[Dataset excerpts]
Start of Block

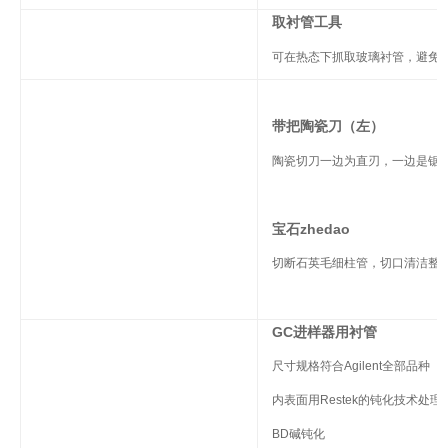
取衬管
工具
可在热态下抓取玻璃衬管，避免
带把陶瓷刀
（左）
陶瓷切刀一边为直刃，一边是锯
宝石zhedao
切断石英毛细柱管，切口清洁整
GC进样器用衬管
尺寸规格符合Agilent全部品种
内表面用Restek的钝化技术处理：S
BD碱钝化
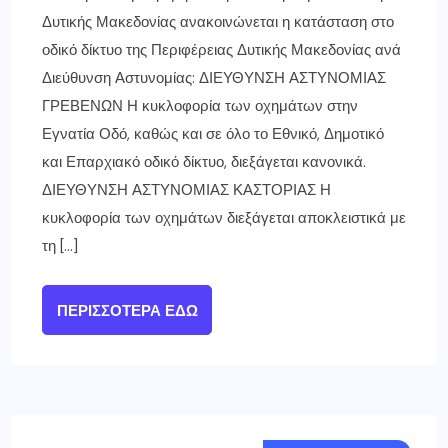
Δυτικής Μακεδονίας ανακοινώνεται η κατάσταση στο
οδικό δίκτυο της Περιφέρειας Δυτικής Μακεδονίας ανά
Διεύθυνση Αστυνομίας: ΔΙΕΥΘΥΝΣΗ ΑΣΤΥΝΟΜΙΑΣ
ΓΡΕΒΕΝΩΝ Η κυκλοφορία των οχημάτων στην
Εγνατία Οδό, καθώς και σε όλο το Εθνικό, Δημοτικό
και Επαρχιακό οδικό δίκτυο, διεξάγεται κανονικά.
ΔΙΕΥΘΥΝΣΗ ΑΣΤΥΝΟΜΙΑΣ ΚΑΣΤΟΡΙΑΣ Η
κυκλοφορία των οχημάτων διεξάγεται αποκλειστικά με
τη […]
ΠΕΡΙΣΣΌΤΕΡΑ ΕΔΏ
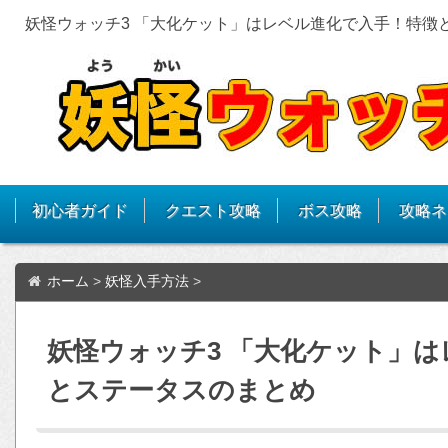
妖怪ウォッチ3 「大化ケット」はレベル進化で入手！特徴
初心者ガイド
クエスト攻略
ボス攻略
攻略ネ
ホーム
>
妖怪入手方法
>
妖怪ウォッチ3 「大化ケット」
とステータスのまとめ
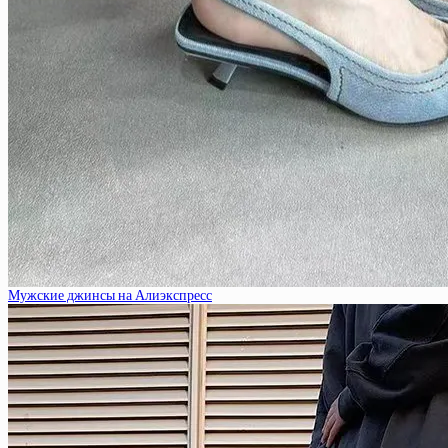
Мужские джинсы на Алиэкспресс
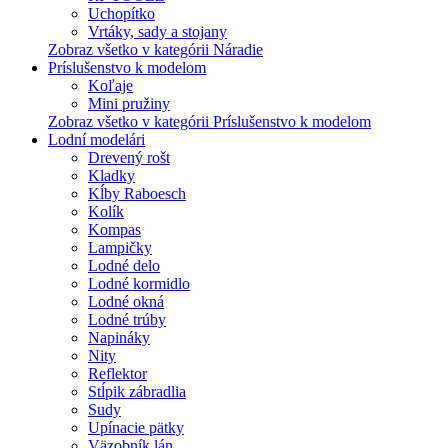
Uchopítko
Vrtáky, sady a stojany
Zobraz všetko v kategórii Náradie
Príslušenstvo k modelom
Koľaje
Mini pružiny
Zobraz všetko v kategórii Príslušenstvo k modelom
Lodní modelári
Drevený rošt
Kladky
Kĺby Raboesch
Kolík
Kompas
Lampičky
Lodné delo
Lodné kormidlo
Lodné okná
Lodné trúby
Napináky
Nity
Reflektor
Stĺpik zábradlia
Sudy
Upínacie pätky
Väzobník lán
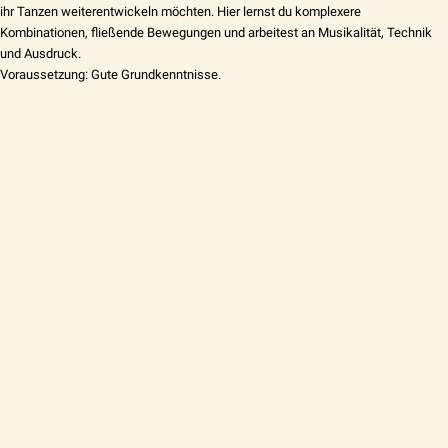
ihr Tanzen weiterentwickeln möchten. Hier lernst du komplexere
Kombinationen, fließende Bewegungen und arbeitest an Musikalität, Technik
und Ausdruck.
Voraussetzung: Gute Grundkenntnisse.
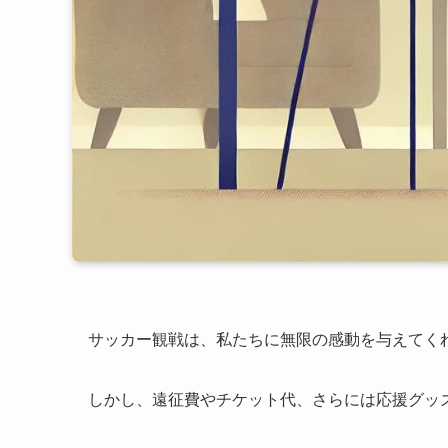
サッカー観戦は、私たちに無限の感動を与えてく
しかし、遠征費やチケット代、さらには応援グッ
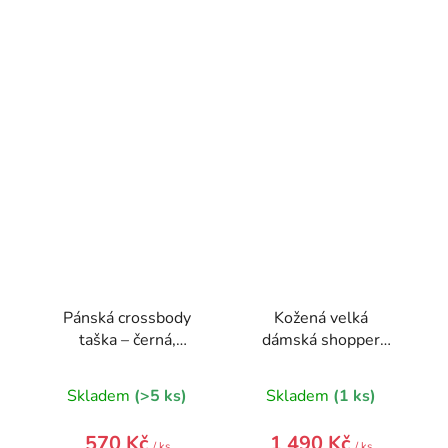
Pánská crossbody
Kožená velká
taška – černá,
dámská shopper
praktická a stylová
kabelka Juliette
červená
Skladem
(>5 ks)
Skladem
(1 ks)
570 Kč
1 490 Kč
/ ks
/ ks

End of Block

### EXERCISE OBJECTIVE
Copy every line of the entries above in which "kategórii" occurs.

### OUTPUT
Zobraz všetko v kategórii Náradie
Zobraz všetko v kategórii Príslušenstvo k modelom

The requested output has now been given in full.